(Transcribed page contents)
-*-
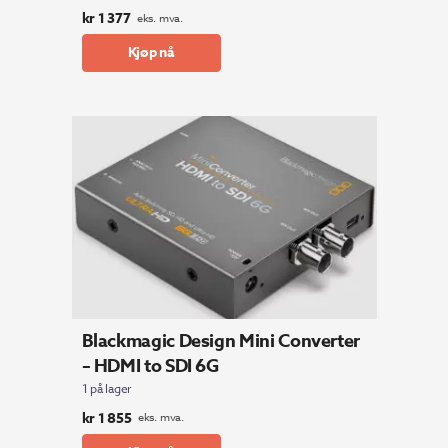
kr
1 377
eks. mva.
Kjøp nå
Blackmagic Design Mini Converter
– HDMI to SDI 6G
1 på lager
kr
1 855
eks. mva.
-*-
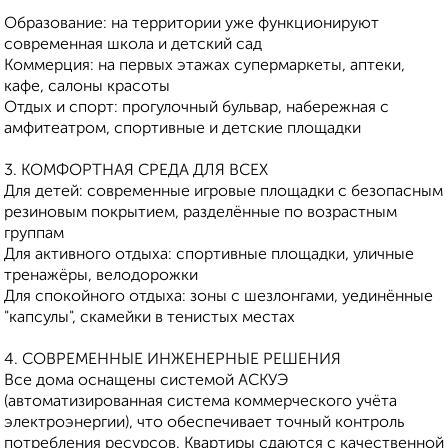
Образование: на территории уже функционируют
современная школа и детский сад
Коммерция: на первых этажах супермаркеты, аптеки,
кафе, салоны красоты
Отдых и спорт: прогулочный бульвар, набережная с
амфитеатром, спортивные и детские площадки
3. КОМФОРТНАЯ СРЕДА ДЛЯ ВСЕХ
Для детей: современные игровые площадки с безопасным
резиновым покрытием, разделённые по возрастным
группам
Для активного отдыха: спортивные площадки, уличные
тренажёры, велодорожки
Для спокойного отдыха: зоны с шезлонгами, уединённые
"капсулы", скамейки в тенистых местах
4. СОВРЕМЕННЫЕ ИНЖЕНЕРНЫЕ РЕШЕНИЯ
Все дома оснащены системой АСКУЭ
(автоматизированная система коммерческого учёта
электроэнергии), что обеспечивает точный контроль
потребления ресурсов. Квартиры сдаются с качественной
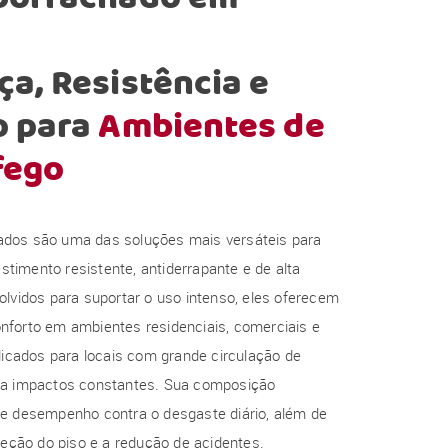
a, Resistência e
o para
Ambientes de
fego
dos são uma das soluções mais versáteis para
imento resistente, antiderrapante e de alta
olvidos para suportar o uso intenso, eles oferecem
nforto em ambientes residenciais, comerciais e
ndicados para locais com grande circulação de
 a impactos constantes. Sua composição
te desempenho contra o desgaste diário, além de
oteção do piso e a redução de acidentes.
-*-
**TASK:** Each line in which the string "para" is found must be copied from the data.

**SOLUTION TO THIS EXERCISE:**
o para
dos são uma das soluções mais versáteis para
olvidos para suportar o uso intenso, eles oferecem
ndicados para locais com grande circulação de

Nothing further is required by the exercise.